Akayed Ullah, 28, set off the bomb during morning rush hour last December, causing himself serious burns but only lightly injuring five others.
Prosecutors said he told investigators he had done it on behalf of the militant Islamic State group (IS).
It was described in court as a "lone wolf" terrorist attack.
Ullah targeted an underground passageway near the Port Authority bus terminal in Manhattan - the busiest in the world - on 11 December 2017.
His defence team argued that he had only wanted to kill himself in the attack. Ullah denied the charges in January.
"This case is not about a foreign terrorist organisation planting an operative in our midst," his lawyer, Julia Gatto told jurors.
Her client was "a deeply troubled, isolated young man who wanted to take his own life".
Prosecutors rejected that claim, reminding the court that he had strapped a bomb to his body designed to harm others and citing propaganda found on his computer showing he was a follower of IS.
Assistant US Attorney Rebekah Donaleski said Ullah constructed the device from pipe taken from a construction site where he worked.
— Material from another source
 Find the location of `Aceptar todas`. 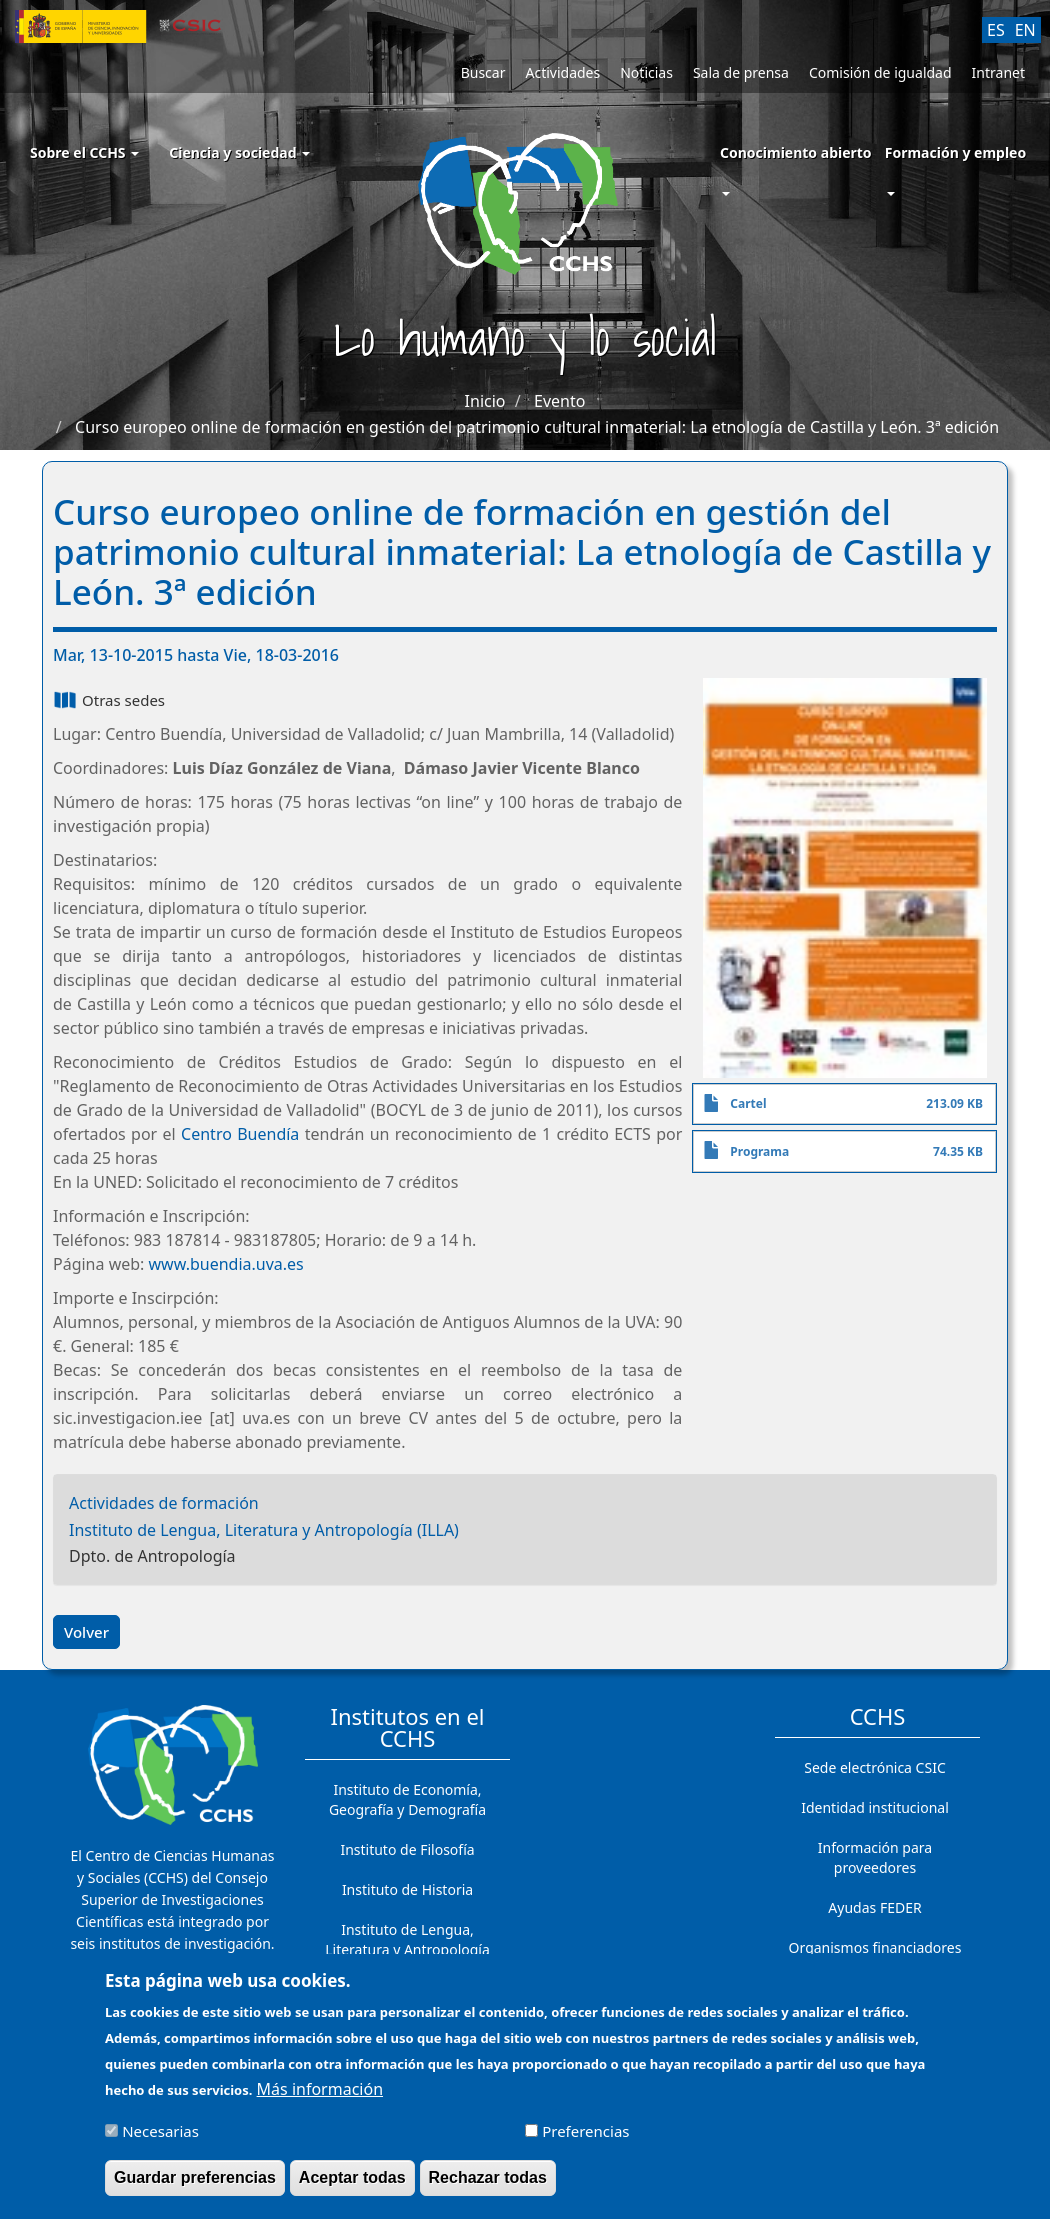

Five people sustained minor injuries but Ullah, from Brooklyn, was treated for serious burns.
A photo circulating on social media at the time showed him lying on the ground with his clothes ripped and lacerations on his upper body.
A permanent US resident, Akayed Ullah entered the country on an immigrant visa in 2011.
He was charged with six criminal counts, including using a weapon of mass destruction and providing material support to IS.
The Manhattan federal court has yet to pass sentence.